Your objective. Leave the images out and write out each entry exactly as shown.

Source data
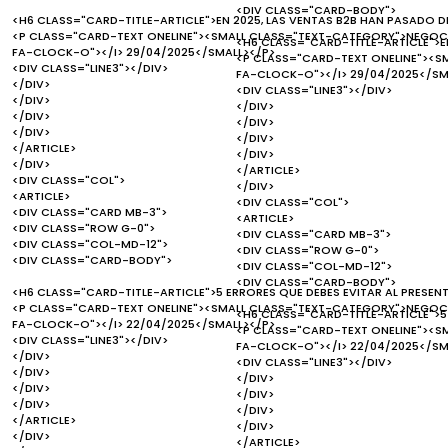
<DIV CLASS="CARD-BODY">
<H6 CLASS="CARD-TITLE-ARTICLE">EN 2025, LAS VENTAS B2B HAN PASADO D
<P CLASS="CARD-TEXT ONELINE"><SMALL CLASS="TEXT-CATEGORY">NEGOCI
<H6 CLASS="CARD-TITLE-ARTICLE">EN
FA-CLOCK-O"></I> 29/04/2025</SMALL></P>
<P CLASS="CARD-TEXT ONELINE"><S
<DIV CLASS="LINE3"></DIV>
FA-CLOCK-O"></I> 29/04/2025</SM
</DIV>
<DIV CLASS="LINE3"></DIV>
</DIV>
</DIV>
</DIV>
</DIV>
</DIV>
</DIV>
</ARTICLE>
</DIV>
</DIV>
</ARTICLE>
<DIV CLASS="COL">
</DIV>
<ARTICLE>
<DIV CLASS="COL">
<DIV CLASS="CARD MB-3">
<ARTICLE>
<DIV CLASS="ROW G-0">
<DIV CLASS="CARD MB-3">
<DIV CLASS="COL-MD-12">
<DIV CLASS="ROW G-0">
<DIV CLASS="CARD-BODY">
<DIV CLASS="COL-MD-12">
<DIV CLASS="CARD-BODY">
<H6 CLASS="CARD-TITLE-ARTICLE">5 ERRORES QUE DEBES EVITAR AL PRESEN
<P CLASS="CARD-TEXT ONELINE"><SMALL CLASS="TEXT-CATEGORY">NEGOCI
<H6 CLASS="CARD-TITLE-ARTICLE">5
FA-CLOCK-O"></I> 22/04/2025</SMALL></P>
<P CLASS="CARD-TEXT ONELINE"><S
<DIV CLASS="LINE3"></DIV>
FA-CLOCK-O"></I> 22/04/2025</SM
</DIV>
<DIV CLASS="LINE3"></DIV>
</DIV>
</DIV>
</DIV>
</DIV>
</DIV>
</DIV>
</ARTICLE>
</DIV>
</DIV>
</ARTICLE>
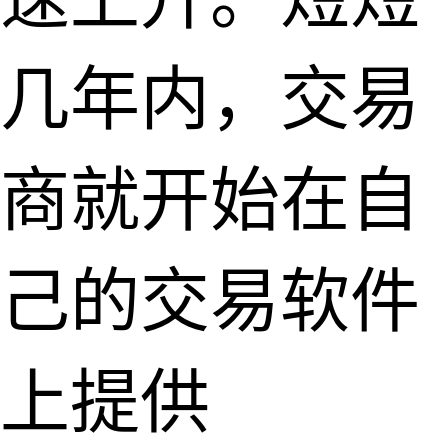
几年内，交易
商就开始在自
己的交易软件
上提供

Exercise response.
<DIV CLASS="CARD-BODY">
<H6 CLASS="CARD-TITLE-ARTICLE">EN 2025, LAS VENTAS B2B HAN PASADO D
<P CLASS="CARD-TEXT ONELINE"><SMALL CLASS="TEXT-CATEGORY">NEGOCI
<H6 CLASS="CARD-TITLE-ARTICLE">EN
FA-CLOCK-O"></I> 29/04/2025</SMALL></P>
<P CLASS="CARD-TEXT ONELINE"><S
<DIV CLASS="LINE3"></DIV>
FA-CLOCK-O"></I> 29/04/2025</SM
</DIV>
<DIV CLASS="LINE3"></DIV>
</DIV>
</DIV>
</DIV>
</DIV>
</DIV>
</DIV>
</ARTICLE>
</DIV>
</DIV>
</ARTICLE>
<DIV CLASS="COL">
</DIV>
<ARTICLE>
<DIV CLASS="COL">
<DIV CLASS="CARD MB-3">
<ARTICLE>
<DIV CLASS="ROW G-0">
<DIV CLASS="CARD MB-3">
<DIV CLASS="COL-MD-12">
<DIV CLASS="ROW G-0">
<DIV CLASS="CARD-BODY">
<DIV CLASS="COL-MD-12">
<DIV CLASS="CARD-BODY">
<H6 CLASS="CARD-TITLE-ARTICLE">5 ERRORES QUE DEBES EVITAR AL PRESEN
<P CLASS="CARD-TEXT ONELINE"><SMALL CLASS="TEXT-CATEGORY">NEGOCI
<H6 CLASS="CARD-TITLE-ARTICLE">5
FA-CLOCK-O"></I> 22/04/2025</SMALL></P>
<P CLASS="CARD-TEXT ONELINE"><S
<DIV CLASS="LINE3"></DIV>
FA-CLOCK-O"></I> 22/04/2025</SM
</DIV>
<DIV CLASS="LINE3"></DIV>
</DIV>
</DIV>
</DIV>
</DIV>
</DIV>
</DIV>
</ARTICLE>
</DIV>
</DIV>
</ARTICLE>
几年内，交易
商就开始在自
己的交易软件
上提供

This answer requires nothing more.